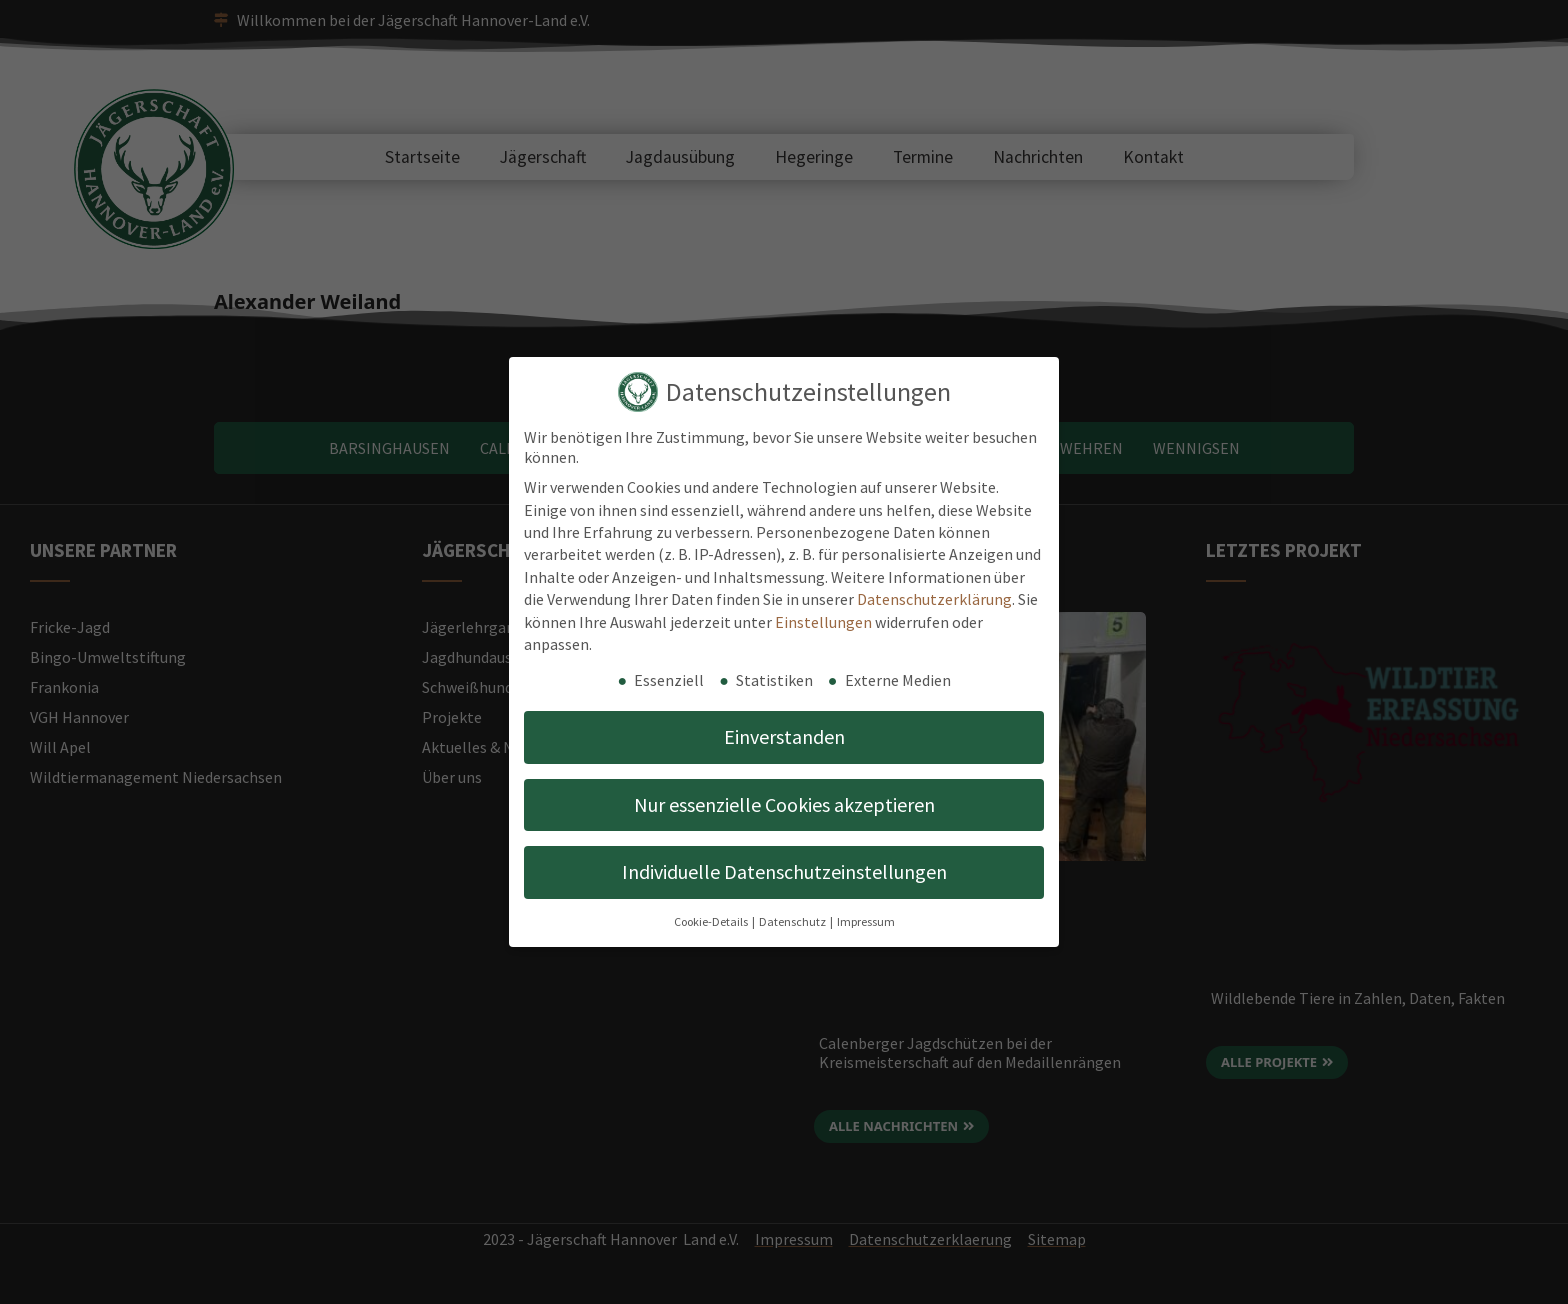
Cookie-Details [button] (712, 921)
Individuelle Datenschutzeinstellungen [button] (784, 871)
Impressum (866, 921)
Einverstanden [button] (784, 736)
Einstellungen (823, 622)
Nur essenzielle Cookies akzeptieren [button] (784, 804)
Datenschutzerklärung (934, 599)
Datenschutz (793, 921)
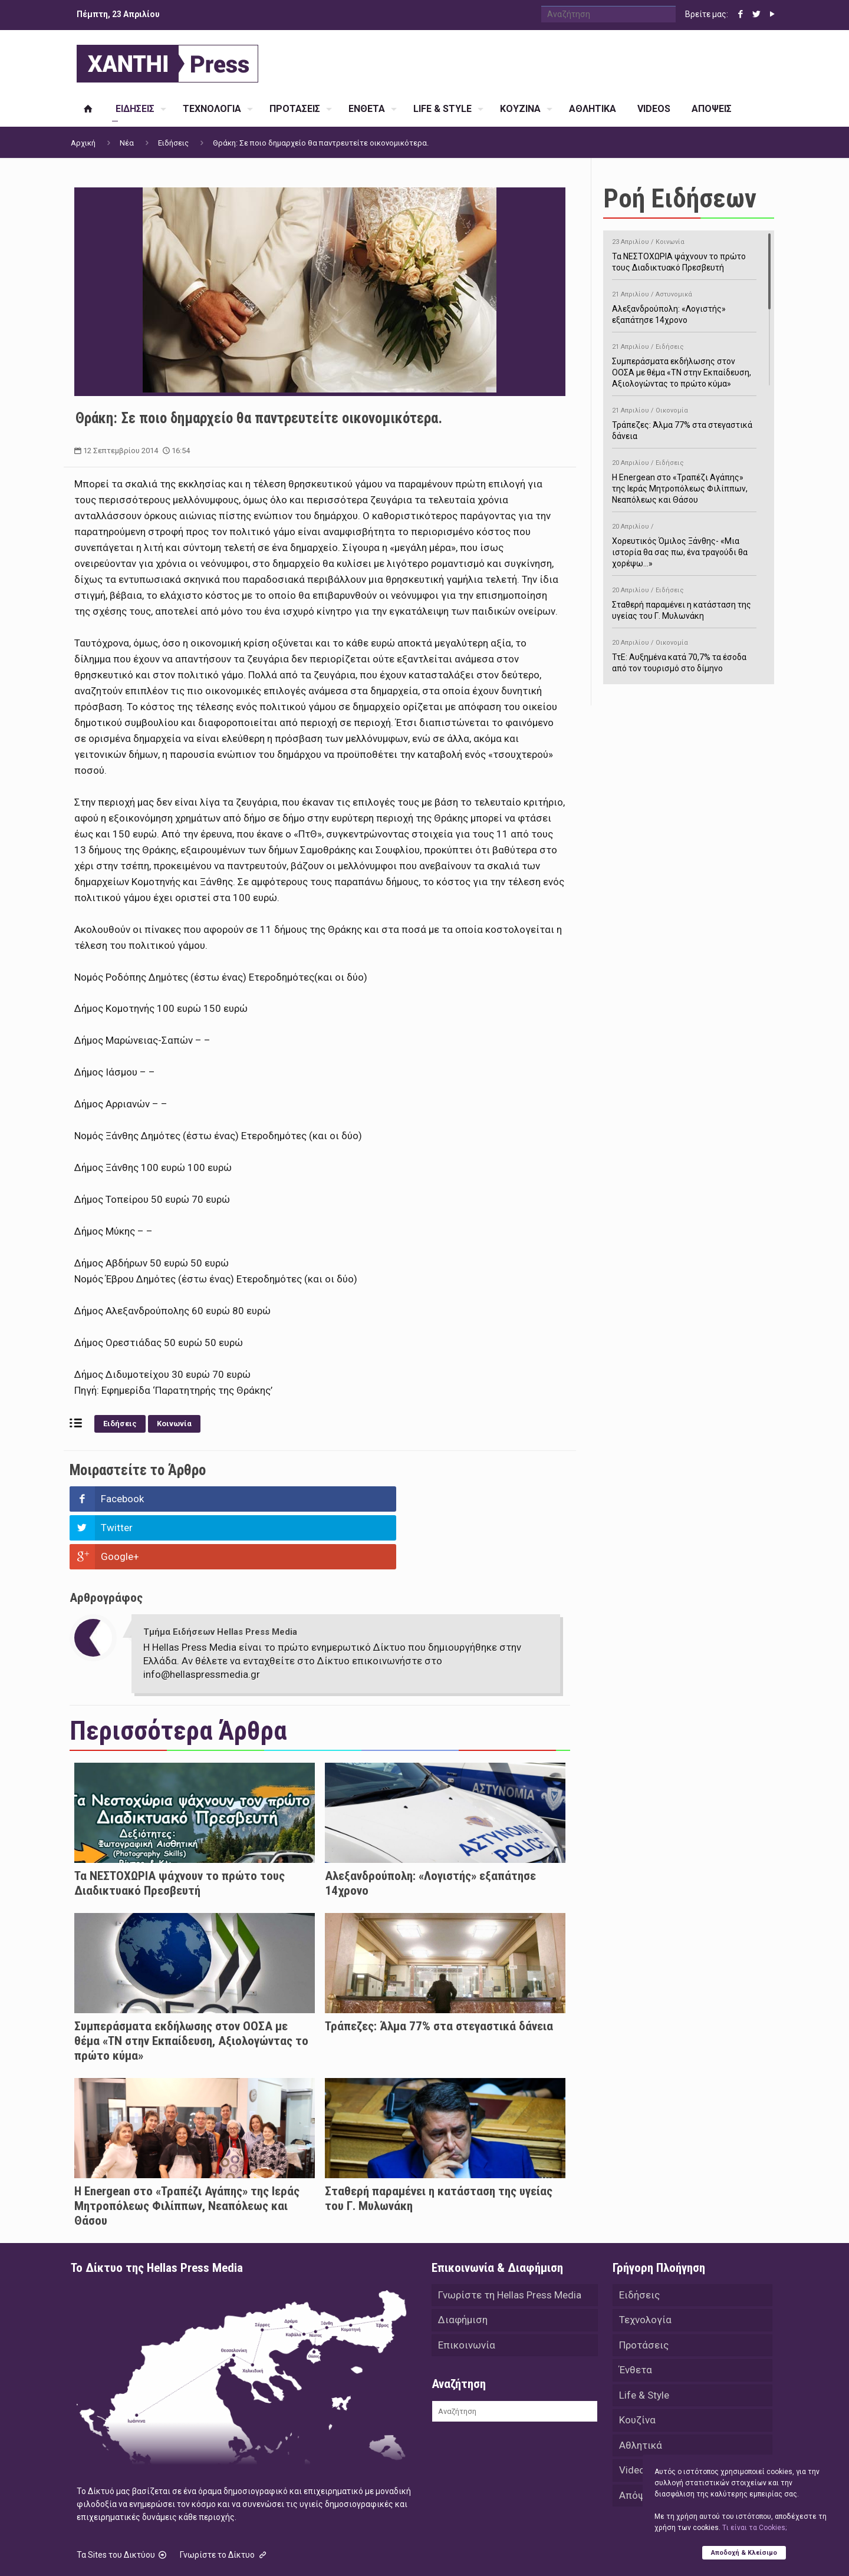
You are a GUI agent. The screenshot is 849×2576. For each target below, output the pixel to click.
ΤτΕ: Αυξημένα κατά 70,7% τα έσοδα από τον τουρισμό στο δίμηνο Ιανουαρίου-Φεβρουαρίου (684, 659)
◆ ◆ ◆ ◆
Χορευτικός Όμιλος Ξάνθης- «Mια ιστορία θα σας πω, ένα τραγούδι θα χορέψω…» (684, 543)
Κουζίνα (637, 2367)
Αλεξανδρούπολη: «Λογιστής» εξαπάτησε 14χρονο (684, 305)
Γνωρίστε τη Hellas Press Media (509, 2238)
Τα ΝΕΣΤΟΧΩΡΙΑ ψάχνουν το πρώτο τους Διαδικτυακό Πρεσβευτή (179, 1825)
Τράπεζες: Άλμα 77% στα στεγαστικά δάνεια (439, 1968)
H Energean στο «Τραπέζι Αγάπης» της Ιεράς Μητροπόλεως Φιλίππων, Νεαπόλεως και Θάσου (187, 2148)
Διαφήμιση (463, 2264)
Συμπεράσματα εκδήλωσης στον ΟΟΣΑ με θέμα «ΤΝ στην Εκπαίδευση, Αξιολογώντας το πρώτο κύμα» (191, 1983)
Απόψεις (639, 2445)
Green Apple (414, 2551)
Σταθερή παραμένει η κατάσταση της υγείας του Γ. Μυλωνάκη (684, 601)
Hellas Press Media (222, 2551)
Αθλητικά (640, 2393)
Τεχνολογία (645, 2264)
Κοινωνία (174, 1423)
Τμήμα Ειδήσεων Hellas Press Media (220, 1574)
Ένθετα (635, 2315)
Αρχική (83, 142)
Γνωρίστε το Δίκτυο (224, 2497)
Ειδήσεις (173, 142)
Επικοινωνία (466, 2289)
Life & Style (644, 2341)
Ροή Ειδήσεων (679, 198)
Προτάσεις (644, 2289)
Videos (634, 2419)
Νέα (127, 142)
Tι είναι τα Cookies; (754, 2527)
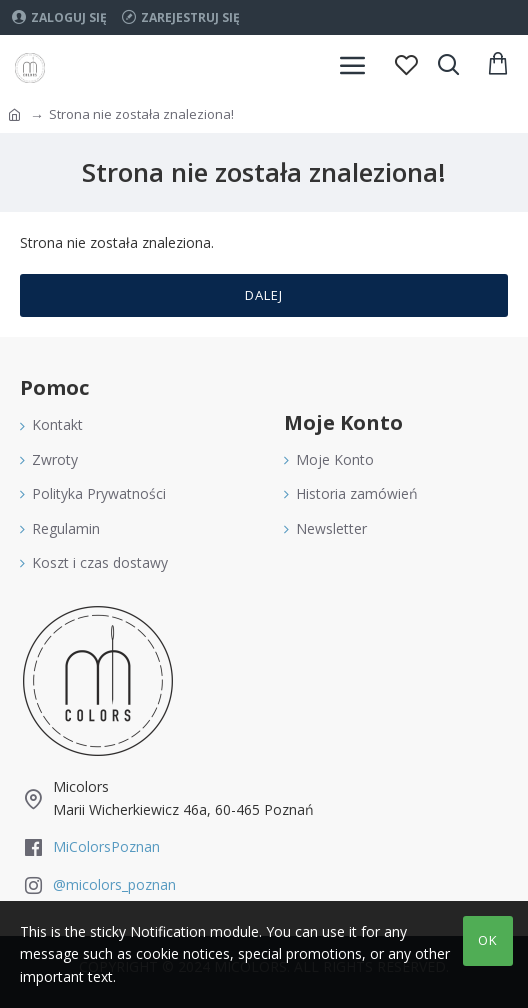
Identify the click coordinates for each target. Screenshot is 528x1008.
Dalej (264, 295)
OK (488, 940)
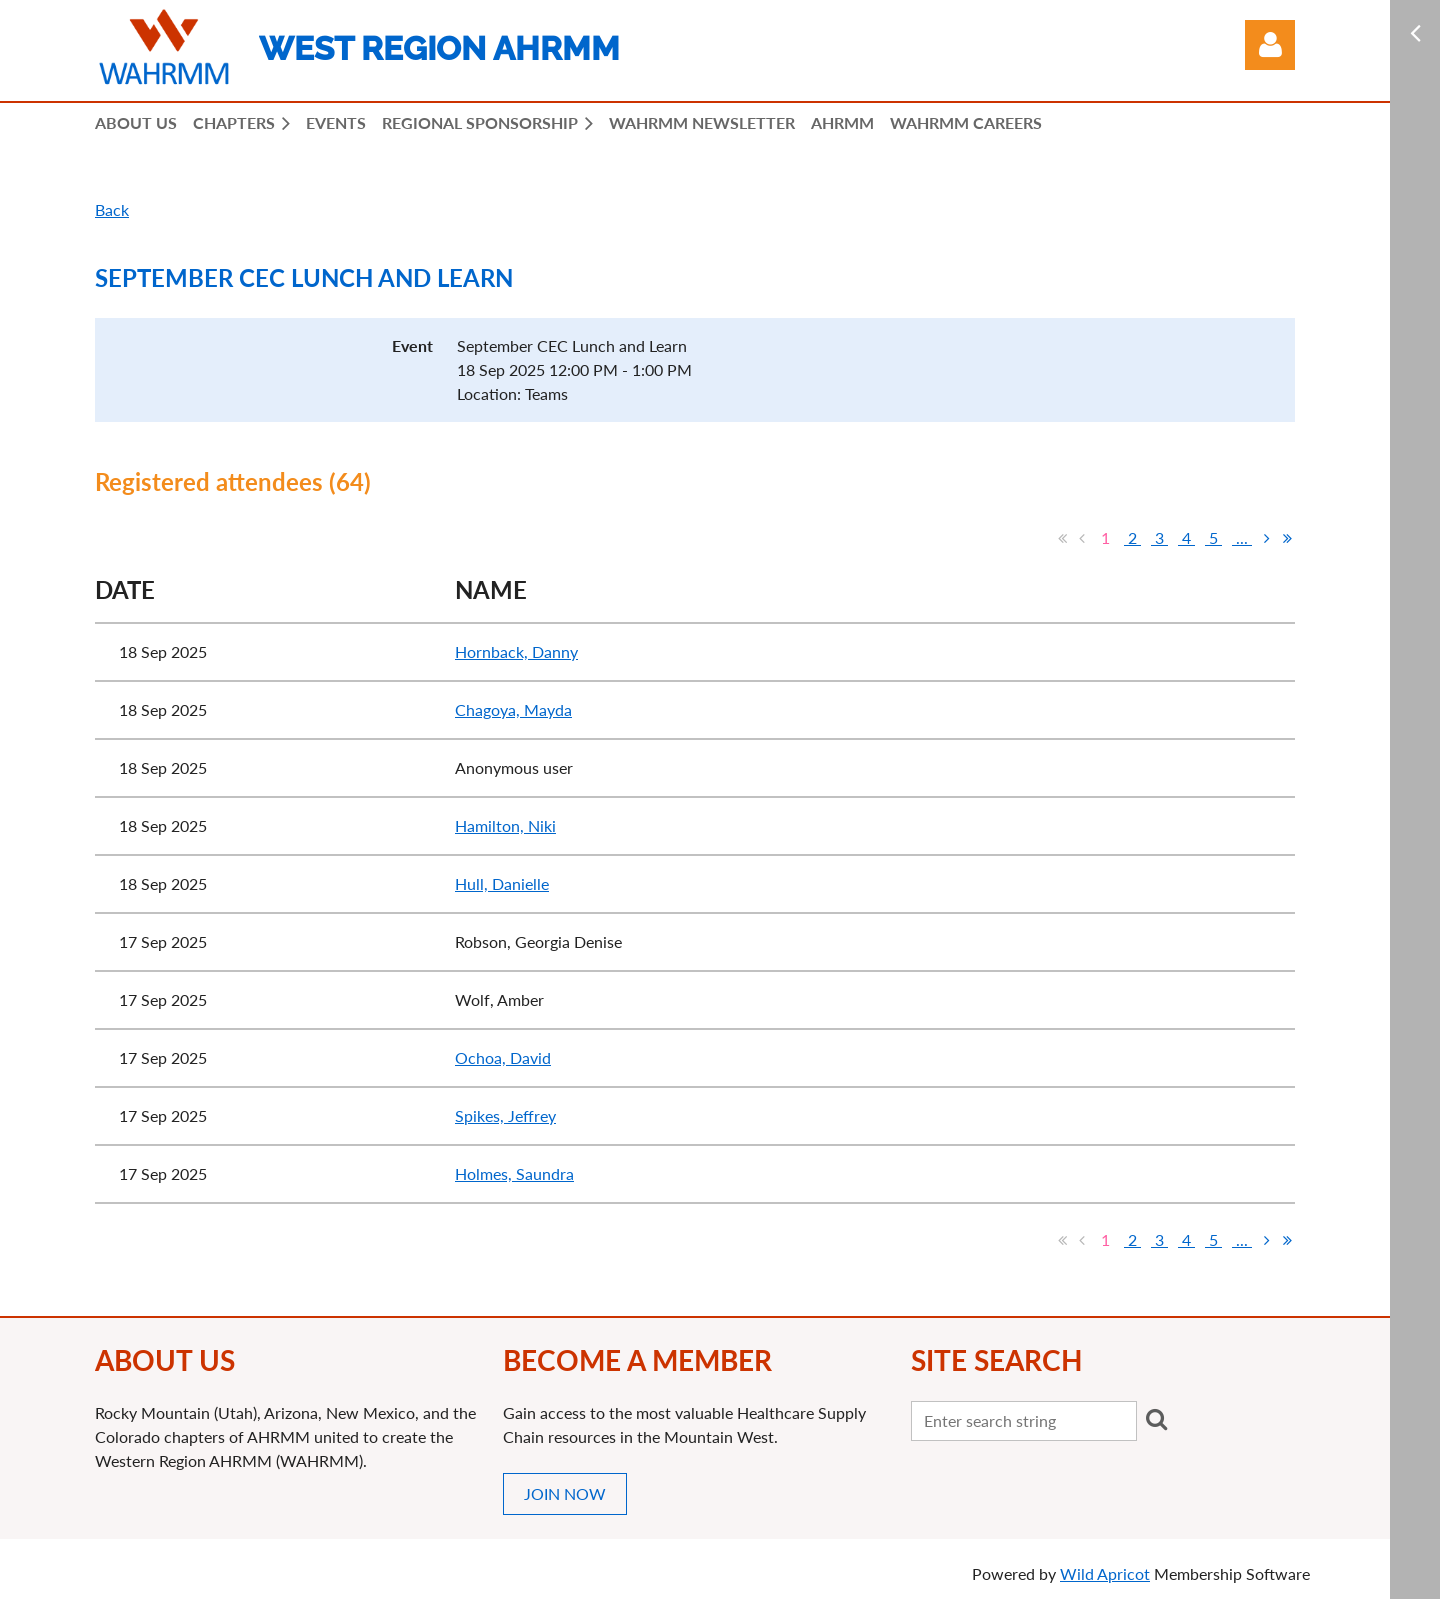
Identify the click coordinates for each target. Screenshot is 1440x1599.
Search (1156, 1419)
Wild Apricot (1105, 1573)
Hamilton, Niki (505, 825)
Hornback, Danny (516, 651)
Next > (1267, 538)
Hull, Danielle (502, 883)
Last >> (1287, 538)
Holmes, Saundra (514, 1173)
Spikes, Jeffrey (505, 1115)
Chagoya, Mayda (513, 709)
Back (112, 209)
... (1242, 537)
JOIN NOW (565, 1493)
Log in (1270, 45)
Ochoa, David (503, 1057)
◆ ◆ ◆ ◆
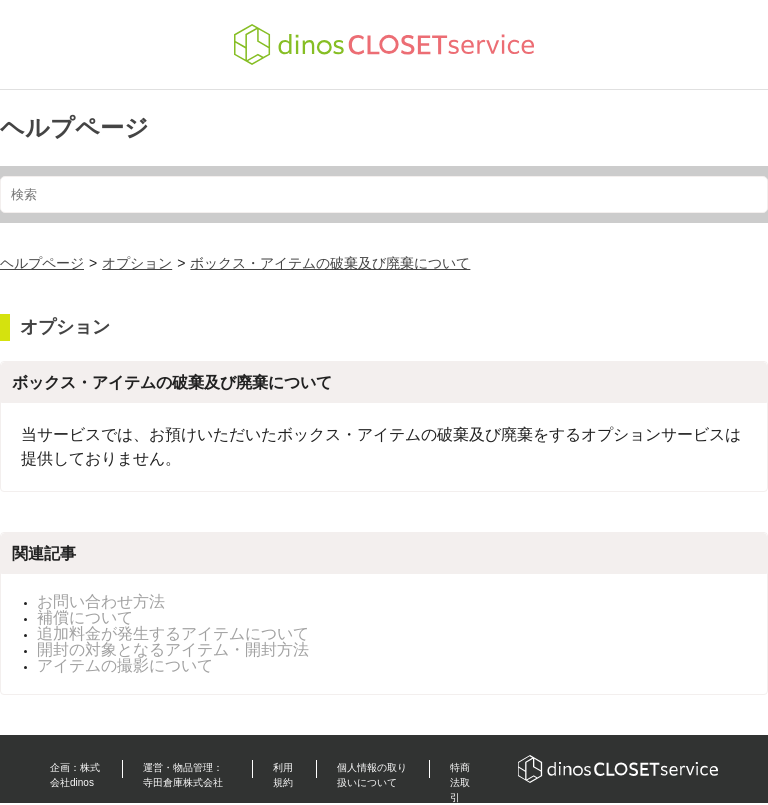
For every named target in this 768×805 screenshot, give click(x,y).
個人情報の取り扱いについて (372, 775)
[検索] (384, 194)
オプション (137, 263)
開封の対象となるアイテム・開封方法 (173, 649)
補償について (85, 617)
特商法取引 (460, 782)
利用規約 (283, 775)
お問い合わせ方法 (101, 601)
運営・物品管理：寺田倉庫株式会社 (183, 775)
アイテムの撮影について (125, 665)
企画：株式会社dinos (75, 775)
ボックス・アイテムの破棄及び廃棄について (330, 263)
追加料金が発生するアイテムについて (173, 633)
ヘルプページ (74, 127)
◆ ◆ ◆ ◆
EXERCISE OBJECTIVE:
If a line in the records has the word "click", copy that line.

ANSWER BOX:
You are a GUI agent. The screenshot is 849×2576. For each target below, output the pixel to click.
Identify the click coordinates for each target. Screenshot is 528x1008.
Identify the click coordinates for each target. Screenshot is 1440x1599.
For every named target in this 768×805 screenshot, give click(x,y).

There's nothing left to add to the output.